Lowgrown teas are classified as those grown from sea level to 2000 ft, have an appearance of being blacker with strong liquor and a darker cup.
The strength of the liquor depends on the leaf size ( the smaller the leaf the more stronger the cup) and the time taken to brew the tea. It is recommended that the tea be brewed for 3-5 minutes depending on the strength of the cup as required by the consumer. For professional tasting, the ideal time is 5-6 minutes, with stirring of the liquid after a 3 minute interval.
The whole leaf teas such as OP, OPA and Pekoe retain the goodness of the full leaf and is considered as being the best by connoisseurs.
The small leaf varieties are used in the preparation of teabags due to their quick brewing ability and strong liquors.
By broad classification, in Asian regions, tea is mainly consumed with milk and sugar and a strong cup is preferred. Hence use of the small leaf varieties such as BOPF and Dust grades.
In the Middle East, the tea is almost “cooked” in a constantly boiling pot where tea is added from time to time and consumed in small cups . For this purpose the preferred leaf size is the whole leaf variety. Russia and former CIS countries too prefer the whole leaf tea.
In the western countries and Australia/New Zealand the preferred taste is for the medium and high grown teas with aroma and flavor as they are used to a brew with orange- golden appearance consumed without milk and even without sugar. Japan and countries such as Holland and Canada in the northern most belt prefer a lighter cup , Nuwra Eliyas and Dimbulas being their selection.
The preferences of consumers and the strategies adopted by marketers is evolving constantly and demand is changing with innovative products.
From the traditional “English” way of brewing tea in a leisurely fashion using “loose tea” in a teapot, when convenience was more essential the teabag was introduced more than 60 years ago. The size and shape of the bag metamorphosed into various shapes from a single chamber without string and tag to one with string and stapled tag and then onto the double chambered bag , increasing the surface area for better and quicker brewing with heat sealed string and tag eliminating the metal staple for health reasons. All these bags required small size particles of tea. The round tea bag also was an outcome of these innovations.

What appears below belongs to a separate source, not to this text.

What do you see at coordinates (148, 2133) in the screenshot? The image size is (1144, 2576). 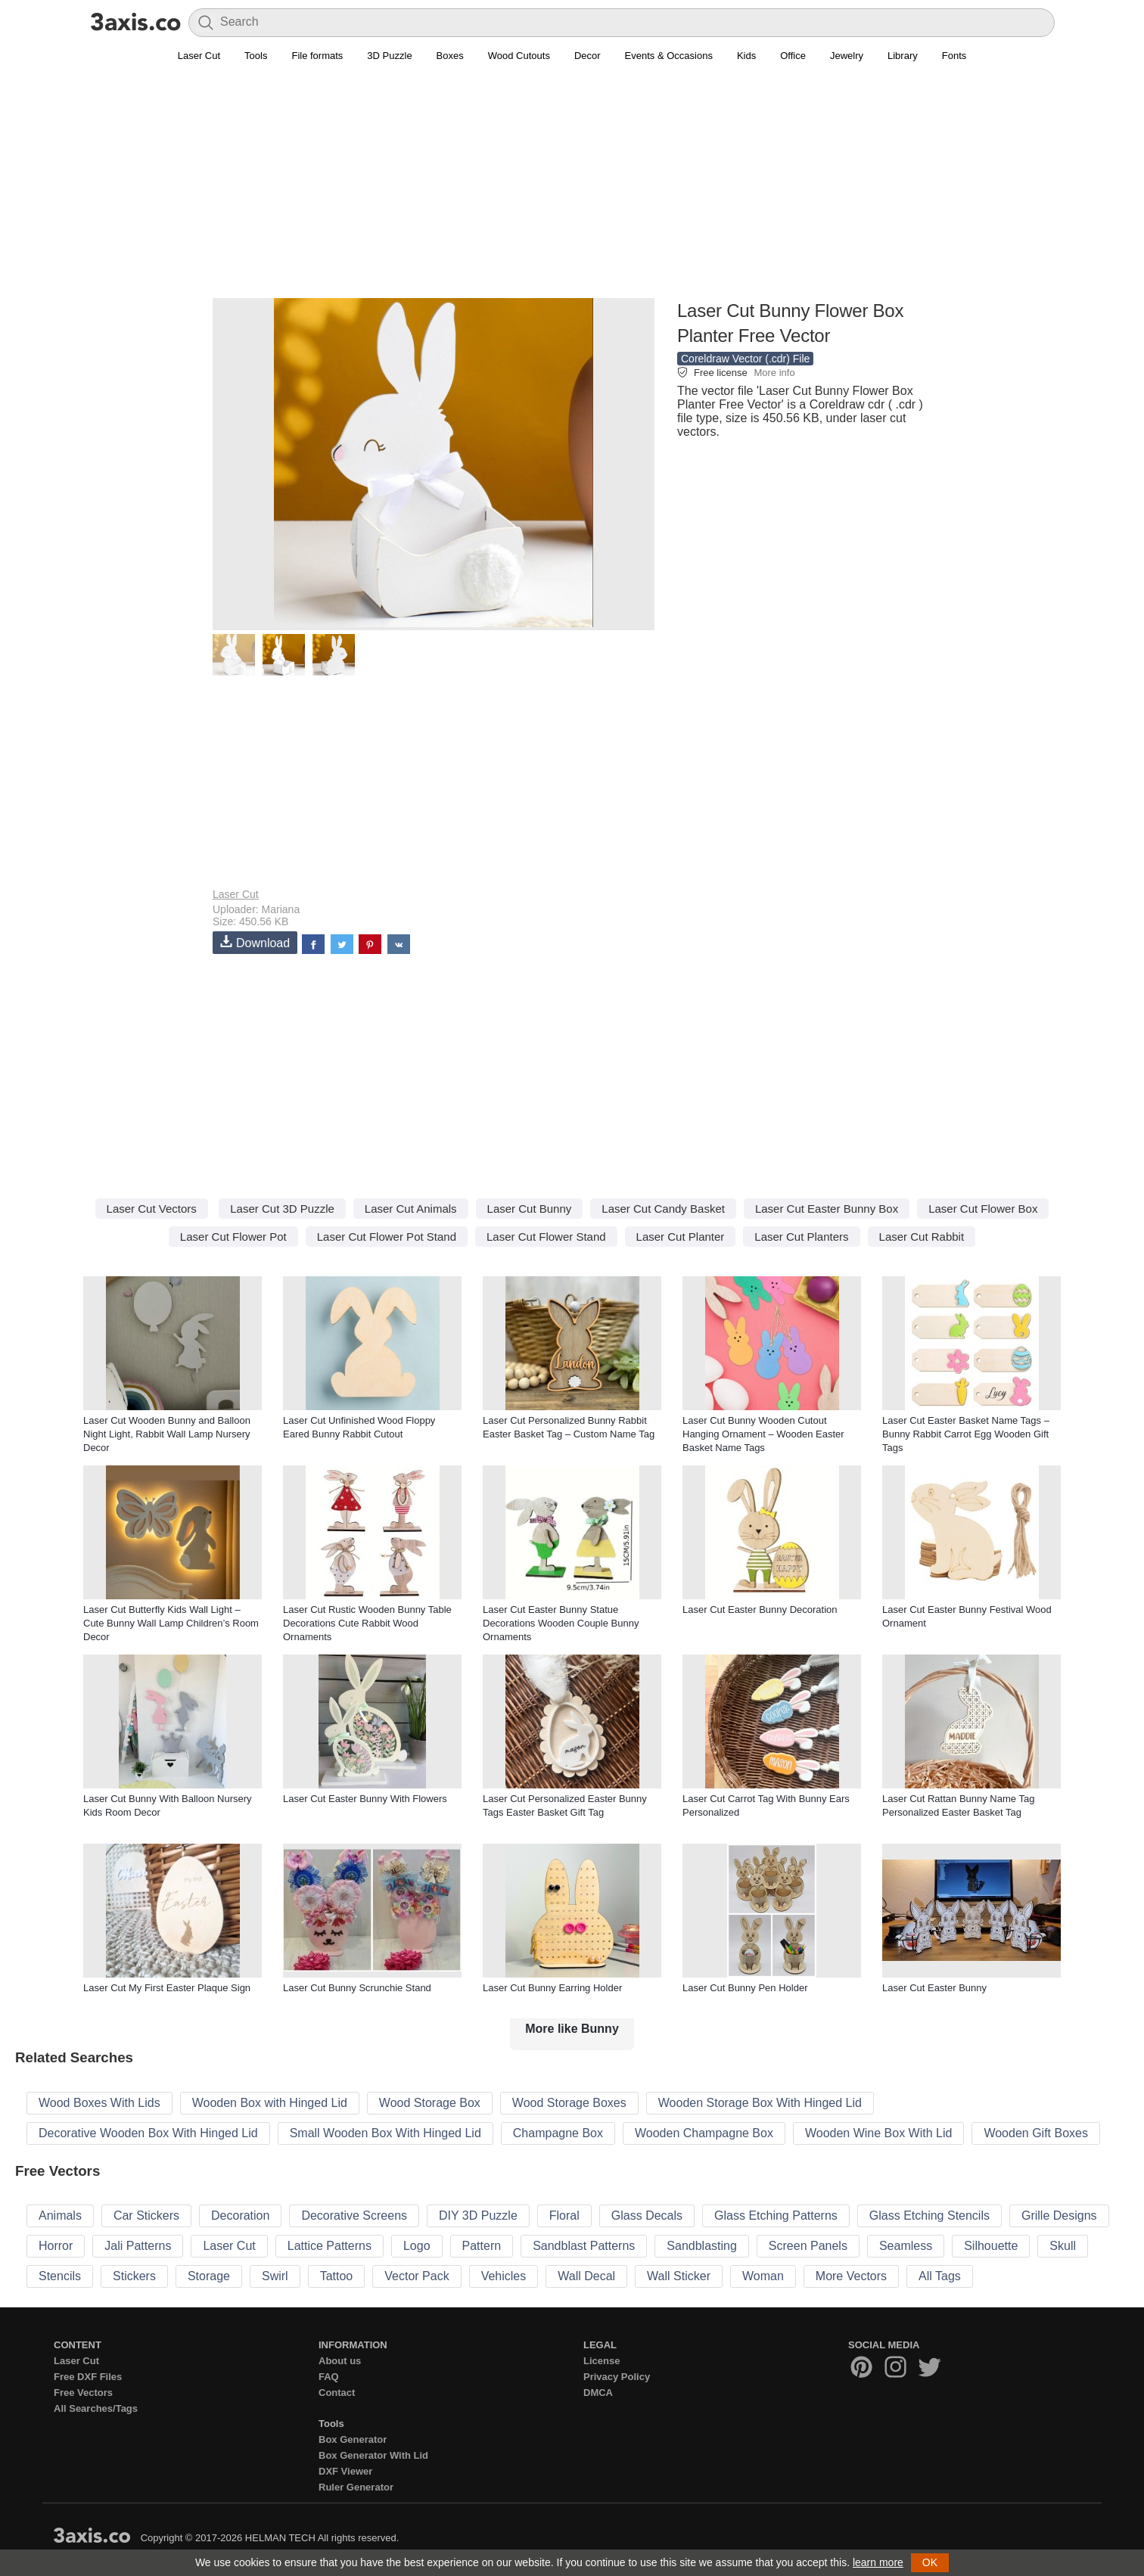 I see `Decorative Wooden Box With Hinged Lid` at bounding box center [148, 2133].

As consumers demanded more special teas to savour the delightful goodness of the whole leaf from well-known tea growing areas ( Darjeerling, Assam, Nuwara Eliya, Uva and Dimbulas ), a special bag was developed to fit in the bigger sized leaf. Thus the pyramid bag with string and tag came into existence.

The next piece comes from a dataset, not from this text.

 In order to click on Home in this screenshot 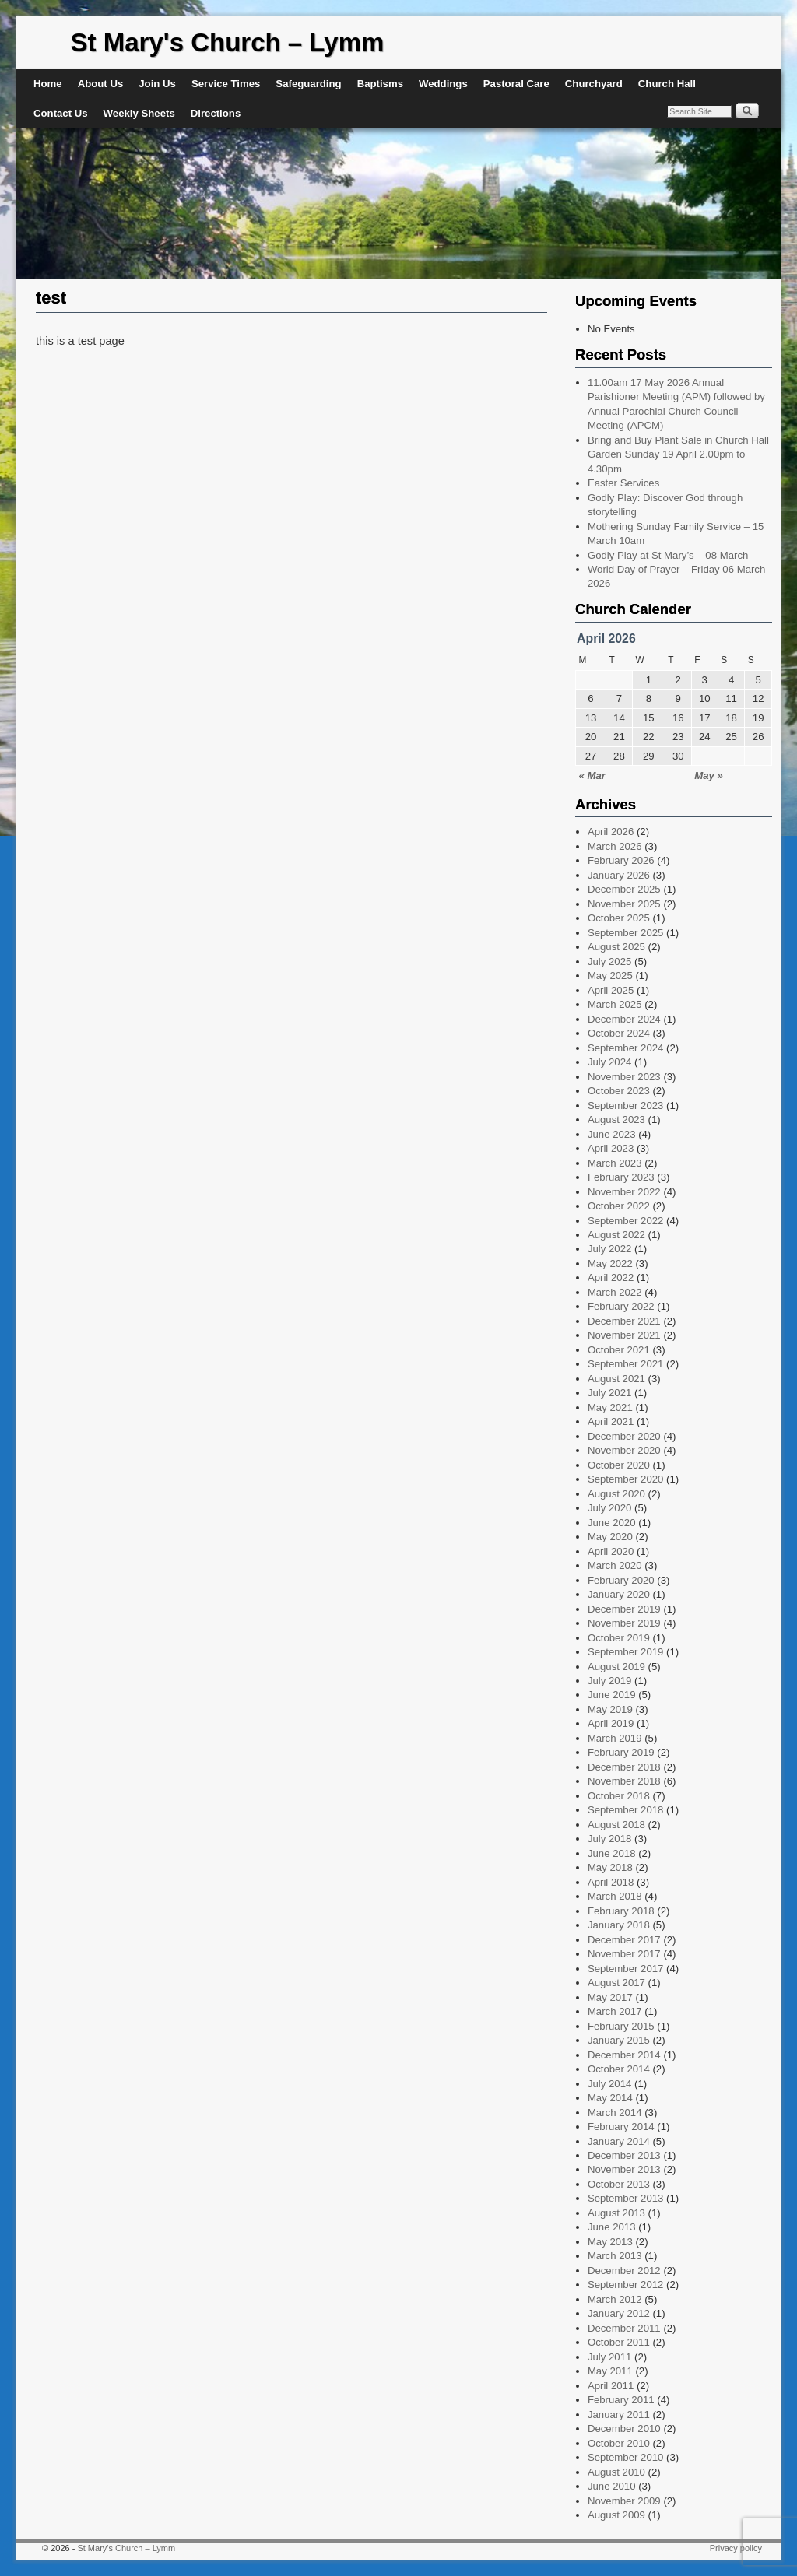 , I will do `click(47, 83)`.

The younger generation was introduced to tea mixes with fruit , flower and dessert flavours as well as herbal blends, using natural fruit and herbs in larger sized particles. The pyramid bag was the answer for all these mixes.

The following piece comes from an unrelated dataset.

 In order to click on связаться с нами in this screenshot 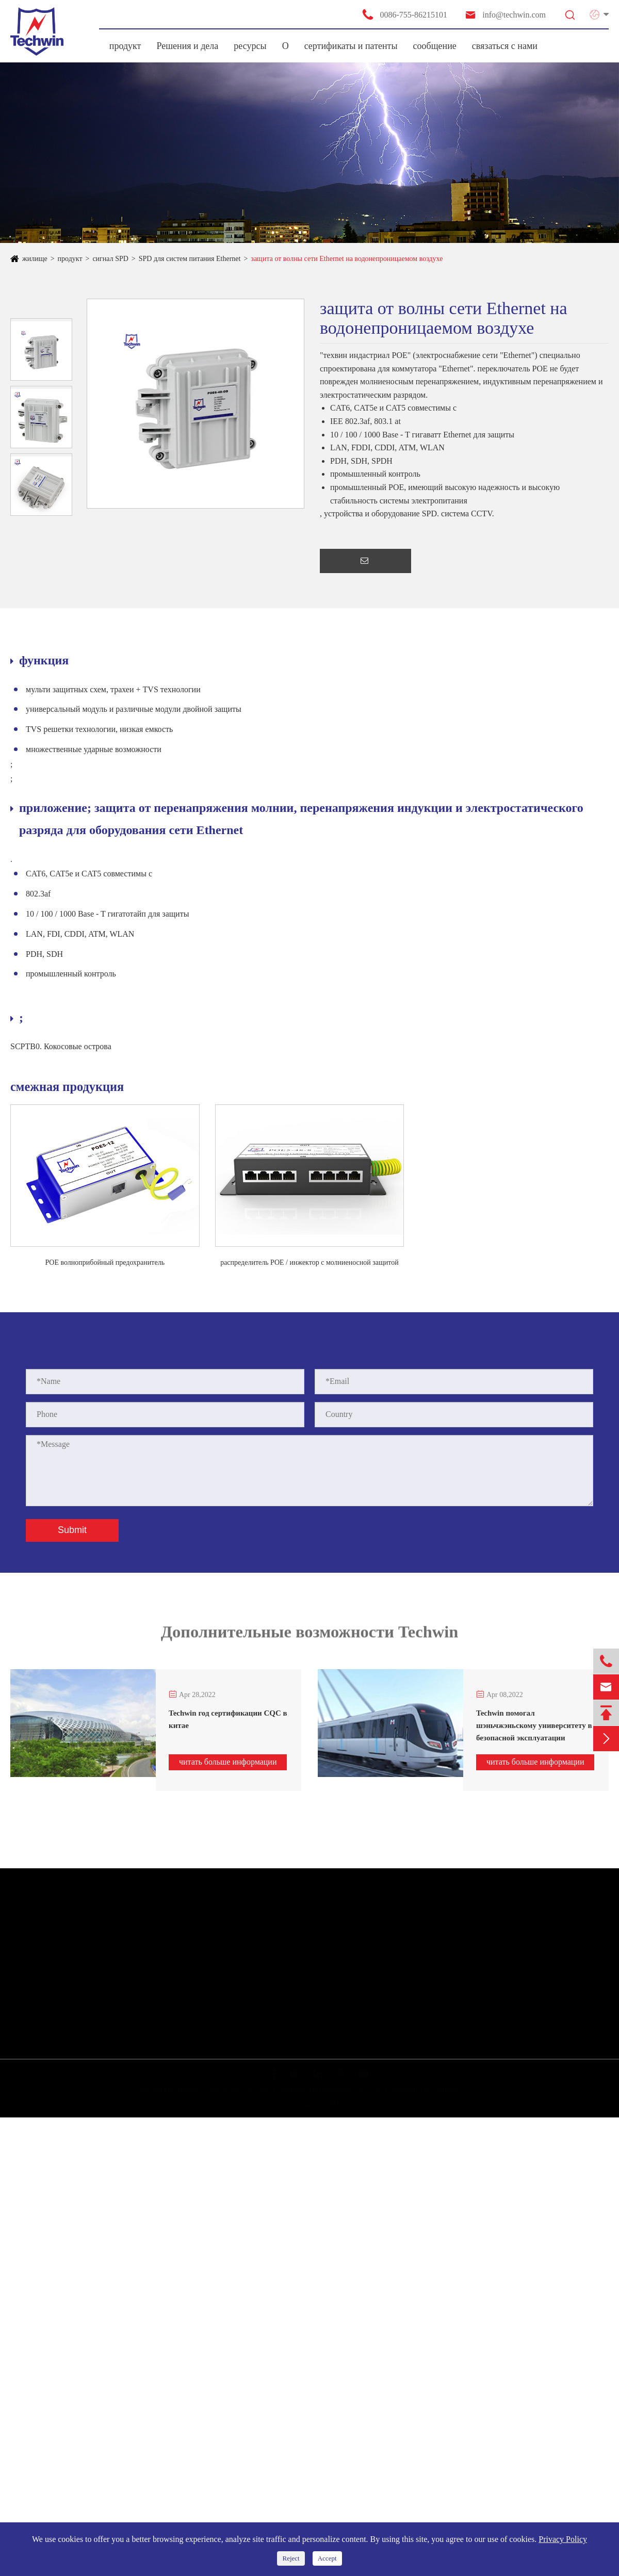 , I will do `click(504, 46)`.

The packaging too changed from the traditional aluminium foil wrapped units with a pasted label to foil pouches, printed tins, sachets, tetra packs, cans and ceramic ware to attract the consumers and give them variety to the upward mobile market segments. Presentation and gimmicks were taking an important aspect of marketing to woo customers.
With this change, tea consumption too changed with recipes for iced tea, tea sorbets and smoothies being introduce into the food service sector.
Tea is served in a variety of ways at restaurants and cafes.
- The traditional way of “loose” tea brewed in a pot and served with hot water, milk and sugar separately.
- A cup with hot water with one teabag or a selection of pure tea or a variety fruit, flowers or herbal mixes with sugar separately. The more upmarket the place, the method of making available the sugar differs from serving it in a bowl to sachets or cubes alongwith other ways of presentation.
- Iced tea in a tall glass garnished with mint or lemon etc
- Tea Sorbets of both green or black tea
- Tea Smoothies of both black and green tea with mixes of fruits, juices, spices etc
- Tea Sherbets of both green and black tea with other mixes.